Netflix ha da poco aperto le porte ad una visione della realtà spesso allontanata o addirittura respinta dall’immaginario collettivo. “Fedeltà” è il titolo della nuova serie televisiva che, a poco più di una settimana dalla sua uscita sulla piattaforma di streaming, è già seconda in classifica, tra le più viste a livello nazionale. È stata resa disponibile a partire dal 14 febbraio, quasi a voler riportare lo spettatore con i piedi per terra, proprio in quel giorno dell’anno in cui dolci a forma di cuore e rose rosse sembrano annebbiare la vista.
Lasciando a chi più competente qualsivoglia giudizio tecnico, interessanti sono i temi trattati: la vita di coppia, il matrimonio felice, la fiducia reciproca, l’approvazione sociale. Questioni, queste, che riguardano la vita di tutti i giorni e, direttamente o indirettamente, ciascuno di noi.
Fedeltà: cos’è? Perché spesso si tende a sorvolare sull’argomento?

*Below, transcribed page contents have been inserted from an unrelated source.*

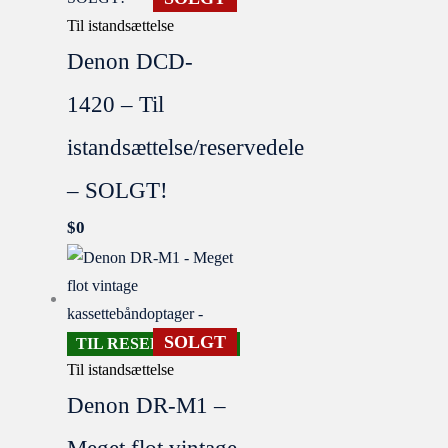
Til istandsættelse
Denon DCD-
1420 – Til
istandsættelse/reservedele
– SOLGT!
$
0
SOLGT
TIL RESERVEDELE
Til istandsættelse
Denon DR-M1 –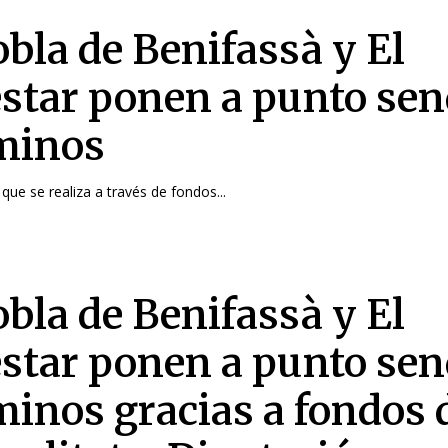
obla de Benifassà y El
estar ponen a punto se
minos
que se realiza a través de fondos...
obla de Benifassà y El
estar ponen a punto se
minos gracias a fondos 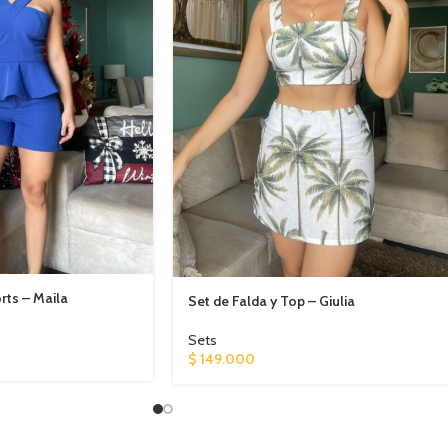
rts – Maila
Set de Falda y Top – Giulia
Sets
$
149.000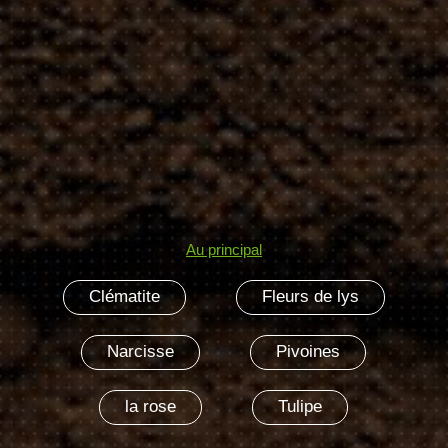
Au principal
Clématite
Fleurs de lys
Narcisse
Pivoines
la rose
Tulipe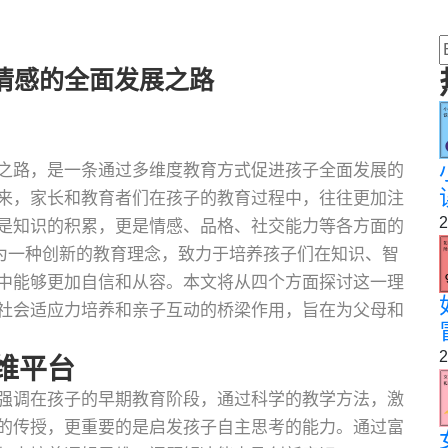
情感的全面发展之路
之路，是一条通过多维度教育方式促进孩子全面发展的
来，家长和教育者们在孩子的教育过程中，往往更加注
2
是知识的积累，更是情感、品格、社交能力等各方面的
作为一种创新的教育理念，致力于培养孩子们在知识、智
中能够更加自信和从容。本文将从四个方面探讨这一理
社会适应力培养和亲子互动的桥梁作用，旨在为父母和
2
维平台
强调在孩子的早期教育阶段，通过科学的教学方法，激
的传授，更重要的是启发孩子自主思考的能力。通过富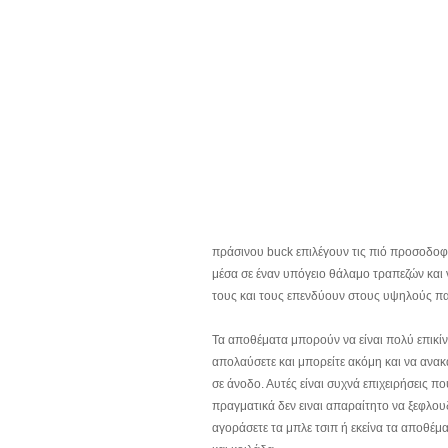
πράσινου buck επιλέγουν τις πιό προσοδο
μέσα σε έναν υπόγειο θάλαμο τραπεζών και
τους και τους επενδύουν στους υψηλούς π
Τα αποθέματα μπορούν να είναι πολύ επικίνδ
απολαύσετε και μπορείτε ακόμη και να ανακ
σε άνοδο. Αυτές είναι συχνά επιχειρήσεις πο
πραγματικά δεν ειναι απαραίτητο να ξεφλου
αγοράσετε τα μπλε τσιπ ή εκείνα τα αποθέμα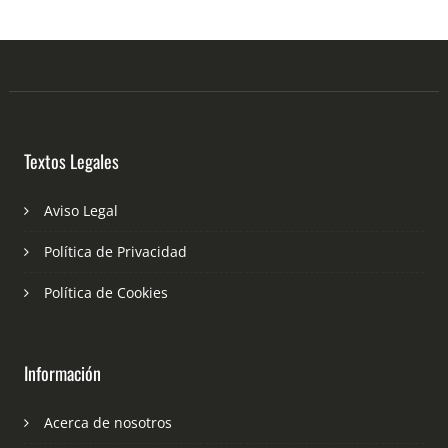
Textos Legales
Aviso Legal
Política de Privacidad
Política de Cookies
Información
Acerca de nosotros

Potrei discorrere della natura umana, della razza animale a cui l’uomo appartiene, che certamente non vede, tra i suoi istinti più innati, la monogamia. Anzi, numerosi sono gli studi in grado di dimostrare la naturale poligamia umana, dettata anche, ma non esclusivamente, dalla propensione a cercare continuamente nuovi stimoli, non solo sessuali.
Non desiderando rendere tale commento un saggio di ricerca, ci si vuole limitare ad esporre un personale punto di vista.
L’uomo e la donna sono animali, dotati di ragione, ma pur sempre animali e, come tali, assumono decisioni anche sulla base dell’istinto e delle “tentazioni”. Dunque, ancorati ad una pur convenzionale concezione dell’individuo come essere in dovere di tenere a bada i propri impulsi, spesso ci si trova a condannare un desiderio, facendogli assumere le vesti di peccato.
Monogami per cultura e non per scelta (o almeno non sempre), si è indotti a guardare al furore e all’irrazionale, perché fuor di ragione, con sguardo giudicante, membri di un tribunale dell’Inquisizione dinanzi al quale oggetto della “voluta” censura sono i propri stessi pensieri. Pensieri, questi, che si fanno tanto più invadenti quanto più si risulti incastrati all’interno di una costrizione.
Sembra chiaro e generalmente riconosciuto che il “proibito” faccia più gola del “possibile” e, spesso, si tende a desiderare più intensamente quanto non si è nella facoltà di ottenere.
Un desiderio che somiglia al mare e al parco sognati tra i banchi della scuola elementare, che poi, da vicino, regalano emozioni diverse da quelle immaginate.
Lungi da chi scrive voler incitare al tradimento e, anzi, sperando venga colto il vero intento di queste parole, che ne richiederebbero molte altre, si voglia solamente notare quanto la regola del mantenere fede risulti forse più efficace se non manifestamente stabilita.
Si vuole sempre ciò che non si può avere e, probabilmente, si riesce davvero ad apprezzare ciò che si possiede solo nel caso in cui, liberi di raggiungere qualsiasi altra cosa, ci si rende conto di non desiderarla.
Immaginando il rapporto tra esseri umani come una bolla di sapone (ed utilizzando una delle metafore più banali, ma più esemplificative), quanto più questa sarà visibile ad occhio nudo e difficile da abbandonare, tanto più si percepirà l’istinto di evaderne.
L’assenza di barriere, per contro, non lasciando spazio al desiderio dell’ignoto e alla tentazione di gustare il proibito, sembra essere forse più capace di rafforzare la consapevolezza che l’ingresso all’interno di quella stessa bolla sia stato frutto di una libera scelta.
Citando una battuta della serie presentata in apertura, “affascinante è l’idea delle cose che non abbiamo vissuto (…), mitizziamo il pensiero di ciò che avrebbe potuto essere ma non è stato”.
E, secondo chi scrive, l’amaro delle decisioni non prese è tanto più difficile da mandare giù quanto più le stesse siano state determinate da un dovere, piuttosto che da un volere.
Per dirla alla De André: “la fedeltà non è altro che un grande prurito con il divieto di grattarsi”.